Wal-Mart’s deal with the construction trades council is an “official agreement,” said Maggie Sans, vice president of public affairs for the retailer.

Daley, 68, who vetoed an ordinance in 2006 that would have required Wal-Mart to pay a so-called living wage of $13 an hour, including benefits, said he has been approached by other mayors about Wal-Mart.

“Especially in cities that need some sales tax money, that need some real estate money, that need some jobs,” he said. The mayor declined to disclose who contacted him.

Sales at Wal-Mart stores open at least a year have dropped for four straight quarters. If the retailer succeeds in building up stores in urban markets, it could mean an extra $80 billion in sales, or about 20 percent of its annual revenue last year, said Neil Currie, an analyst at UBS Securities LLC in Stamford, Conn. He recommends buying the shares.

Wal-Mart shares have increased 6 percent during the past three years, outperforming other stocks during the recession and underperformingsince the economy began to recover last year.

The Chicago stores are part of a bigger strategy that Chief Executive Officer Mike Duke has outlined during the past year to spur growth in the United States. One of his top priorities is to have operating expenses such as labor rise at a slower rate than sales. In the most recent second quarter, Wal-Mart met the mark as sales grew 6 percent and expenses increased 3.9 percent.

“At this point there is quite a bit of pressure from the investment community to raise sales without increasing expenses,” said David Abella, portfolio manager at Rochdale Investment Management in New York, which manages $2.9 billion, including Wal-Mart shares. “The fact is that Wal-Mart is a value stock but even value investors are getting frustrated.Some investors are wondering if there is light at the end of the tunnel.”

Wal-Mart hasn’t said exactly where else it plans to build in Chicago.
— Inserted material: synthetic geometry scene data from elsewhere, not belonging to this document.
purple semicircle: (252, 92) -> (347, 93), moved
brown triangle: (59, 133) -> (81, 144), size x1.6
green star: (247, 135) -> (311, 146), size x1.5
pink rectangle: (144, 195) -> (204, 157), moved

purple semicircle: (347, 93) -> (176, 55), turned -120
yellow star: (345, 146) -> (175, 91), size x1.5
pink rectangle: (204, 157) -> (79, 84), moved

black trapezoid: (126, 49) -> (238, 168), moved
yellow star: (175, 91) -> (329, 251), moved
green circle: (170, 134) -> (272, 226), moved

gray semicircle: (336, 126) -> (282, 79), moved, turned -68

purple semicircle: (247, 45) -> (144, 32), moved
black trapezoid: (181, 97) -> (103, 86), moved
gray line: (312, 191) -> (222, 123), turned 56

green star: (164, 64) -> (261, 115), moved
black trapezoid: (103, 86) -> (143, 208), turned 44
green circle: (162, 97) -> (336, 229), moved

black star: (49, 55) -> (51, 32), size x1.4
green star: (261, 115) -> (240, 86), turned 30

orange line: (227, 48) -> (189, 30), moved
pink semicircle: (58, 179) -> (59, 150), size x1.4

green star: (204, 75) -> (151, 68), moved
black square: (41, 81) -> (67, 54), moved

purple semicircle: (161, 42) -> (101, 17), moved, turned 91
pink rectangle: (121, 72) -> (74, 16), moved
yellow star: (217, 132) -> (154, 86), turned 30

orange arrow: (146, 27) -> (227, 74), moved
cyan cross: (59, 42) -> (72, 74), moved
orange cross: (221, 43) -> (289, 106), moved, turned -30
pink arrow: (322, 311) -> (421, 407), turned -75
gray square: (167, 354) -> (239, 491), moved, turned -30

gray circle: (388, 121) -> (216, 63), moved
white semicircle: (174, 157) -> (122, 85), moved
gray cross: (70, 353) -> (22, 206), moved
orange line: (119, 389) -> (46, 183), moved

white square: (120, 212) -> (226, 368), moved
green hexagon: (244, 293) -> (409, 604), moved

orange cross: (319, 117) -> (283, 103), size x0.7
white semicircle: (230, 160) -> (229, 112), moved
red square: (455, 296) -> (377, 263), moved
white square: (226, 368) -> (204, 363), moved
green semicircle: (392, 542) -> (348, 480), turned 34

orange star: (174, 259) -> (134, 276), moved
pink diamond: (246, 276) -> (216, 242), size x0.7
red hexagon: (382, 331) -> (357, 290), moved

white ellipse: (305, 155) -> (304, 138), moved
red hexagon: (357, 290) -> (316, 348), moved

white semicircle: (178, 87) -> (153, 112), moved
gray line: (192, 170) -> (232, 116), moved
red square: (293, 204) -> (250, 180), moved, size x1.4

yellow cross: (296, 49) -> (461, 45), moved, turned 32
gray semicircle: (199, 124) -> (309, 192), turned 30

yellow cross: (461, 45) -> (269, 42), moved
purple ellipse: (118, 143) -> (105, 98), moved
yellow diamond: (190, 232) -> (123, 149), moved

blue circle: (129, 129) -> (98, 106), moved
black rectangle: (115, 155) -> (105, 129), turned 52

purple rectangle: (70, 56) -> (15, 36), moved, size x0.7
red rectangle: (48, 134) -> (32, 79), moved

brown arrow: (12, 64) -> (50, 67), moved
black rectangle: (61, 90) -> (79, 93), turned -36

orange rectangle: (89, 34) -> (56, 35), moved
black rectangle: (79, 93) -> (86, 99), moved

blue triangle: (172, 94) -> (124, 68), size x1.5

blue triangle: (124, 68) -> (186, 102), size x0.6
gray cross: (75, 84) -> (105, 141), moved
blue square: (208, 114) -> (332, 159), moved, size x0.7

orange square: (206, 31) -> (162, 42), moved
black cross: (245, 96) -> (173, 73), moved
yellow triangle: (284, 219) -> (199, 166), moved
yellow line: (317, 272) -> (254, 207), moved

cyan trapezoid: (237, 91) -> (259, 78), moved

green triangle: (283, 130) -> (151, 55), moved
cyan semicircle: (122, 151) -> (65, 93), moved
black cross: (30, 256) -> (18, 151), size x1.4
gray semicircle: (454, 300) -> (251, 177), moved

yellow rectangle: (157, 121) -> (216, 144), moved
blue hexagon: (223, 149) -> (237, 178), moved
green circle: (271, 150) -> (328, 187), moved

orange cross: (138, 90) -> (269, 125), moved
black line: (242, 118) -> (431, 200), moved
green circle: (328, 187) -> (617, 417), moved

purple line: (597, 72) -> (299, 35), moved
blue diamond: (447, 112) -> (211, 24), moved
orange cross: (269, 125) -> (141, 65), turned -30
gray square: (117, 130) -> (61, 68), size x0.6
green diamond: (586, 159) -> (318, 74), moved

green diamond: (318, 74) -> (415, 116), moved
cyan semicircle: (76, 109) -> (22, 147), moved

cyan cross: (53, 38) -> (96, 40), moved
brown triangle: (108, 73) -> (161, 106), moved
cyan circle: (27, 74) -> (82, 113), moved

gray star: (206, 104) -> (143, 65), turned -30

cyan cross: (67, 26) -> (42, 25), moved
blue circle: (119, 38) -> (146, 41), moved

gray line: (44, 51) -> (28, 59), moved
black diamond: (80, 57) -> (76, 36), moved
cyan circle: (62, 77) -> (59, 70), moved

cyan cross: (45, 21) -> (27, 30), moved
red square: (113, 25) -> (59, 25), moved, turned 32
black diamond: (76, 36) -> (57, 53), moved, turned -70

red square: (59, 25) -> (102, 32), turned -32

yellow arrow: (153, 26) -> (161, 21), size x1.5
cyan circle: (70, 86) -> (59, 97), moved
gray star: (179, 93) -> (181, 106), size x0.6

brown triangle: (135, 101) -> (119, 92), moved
It probably won’t go head-to-head with other retailers like Target, said Doig, the site developer of the city’s second Wal-Mart.

The largest tracts of available land in the city are zoned for industrial use, and Wal-Mart would have to obtain rezoning for any larger stores, said James Kutill, a vice president with Chicago-based Appraisal Research Counselors.

During the Chicago negotiations, “decision-makers within Wal-Mart” met with the building trades in their downtown Chicago office six times, Villanova said. Wal-Mart met with the labor federation, the local food and commercial workers union and local Service Employees International Union twice: on May 3 at O’Hare International Airport and June 21in the downtown Chicago offices of a Wal-Mart consultant, according to Keith Kelleher, president of Service Employees International Union Healthcare Illinois & Indiana.

“Of course they wanted more work,” Kelleher said of the union construction workers. “There’s always that pressure when there’s a major building project.”

Wal-Mart required all attending the meetings, including its own company representatives, to sign confidentiality agreements, Restivo said.

“We’re not going to get into details about what happened behind closed doors,” said Marina Faz-Huppert, legislative and political director for the local food and commercial workers union in Chicago.

The Chicago Federation of Labor also declined to comment on meetings with Wal-Mart.

Wal-Mart’s proposed third Chicago store would be in the West Chatham neighborhood about five miles northwest of the approved location in Pullman. It would probably open sooner than the second store because site development is further along, Doig said.

As Wal-Mart has largely exhausted the rural market, it’s turning to these urban areas with a shortage of stores for their residents, where it will face distrust from some unions.

“Wal-Mart is not a good neighbor,” said Thomas McNutt, president of the food and commercial workers union serving the Washington metropolitan area. “They are a company that has redefined the meaning ofcorporate greed.”

It’s possible that the Chicago building trades leaned on the other unions, McNutt said.

“We are not going to let a company like Wal-Mart divide us,” he said.